Thursday morning is going to be an interesting reading for second-quarter gross domestic product (GDP). This is the first revision for the second-quarter reading, and the preliminary report was shown to be up 2.3% on the headline GDP and up 2.0% on the GDP price index.
Bloomberg sees the consensus revisions coming up to 3.2% for the headline GDP report of the second quarter, and it sees the consensus being maintained at a gain of 2.0% for the GDP price index for the second quarter. Dow Jones, via the Wall Street Journal, is looking for the numbers to be revised to up 3.3% on the headline GDP and up 2% on the price index.
Of the formal estimates, there is a range of 2.7% to 3.6% on the headline GDP from economists. The range for the price index is more tight at 1.9% to 2.1%.
As a reminder, the Federal Reserve has been looking for evidence, unsuccessfully at that rate, for inflation to be in the range of 2.0% to 2.5% in order to help it raise interest rates. Again, that has thus far been unsuccessful.
One of the key reasons for a higher GDP revision is due to upward revisions in retail sales and a larger than expected building up of the business inventories reported for the month of June.

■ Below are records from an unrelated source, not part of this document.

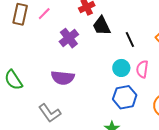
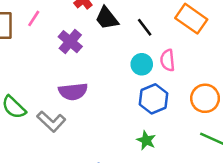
gray L-shape: (50, 113) -> (51, 121), moved

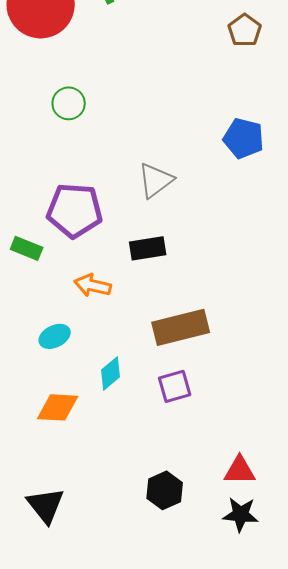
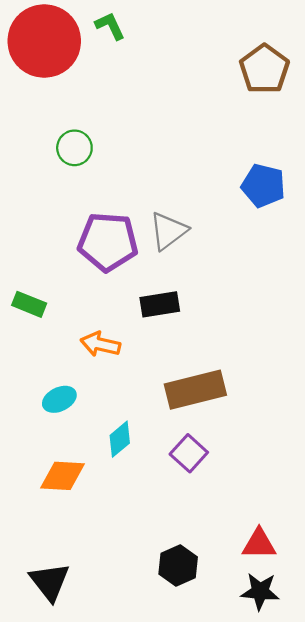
brown pentagon: (245, 30) -> (264, 69), size x1.4
purple pentagon: (75, 210) -> (108, 242), moved
purple square: (175, 386) -> (189, 453), turned -32

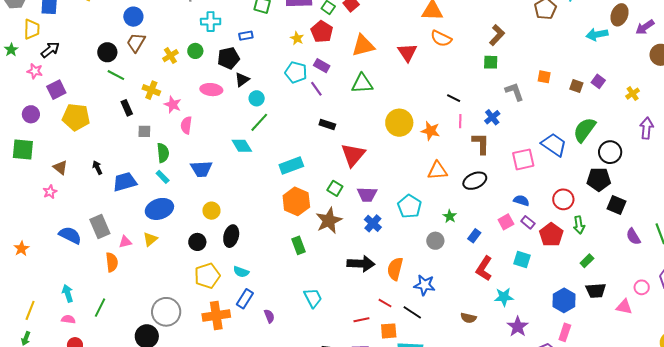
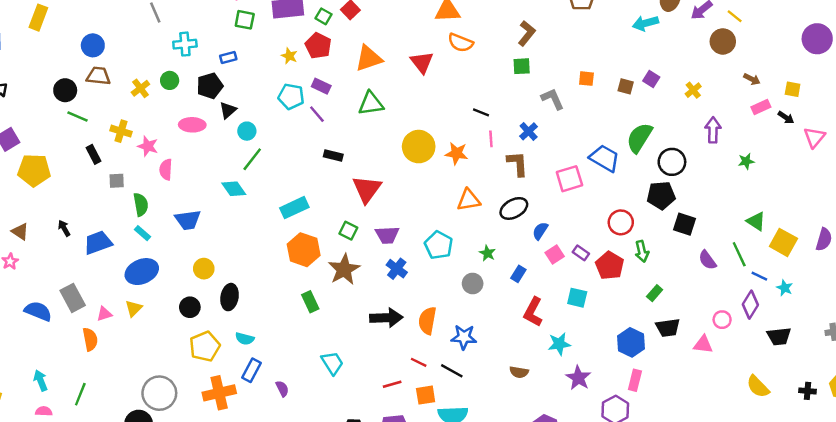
brown trapezoid: (136, 42) -> (98, 76), turned 70
blue semicircle: (521, 200) -> (540, 231), moved, turned -70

Note that the June figures in durable goods were just revised higher as well, and that helps marginally for total GDP. Just keep in mind that the GDP report is said to be affected the most by consumer spending behavior, with close to a 70% weighting in GDP.
GDP revisions do not frequently move markets, but they have a key barometer on what economists and investors use for their annual GDP forecasts.
Politicos and market skeptics are likely to keep maintaining that the annualized GDP recovery from the recession has been the weakest post-recession recovery since before World War II.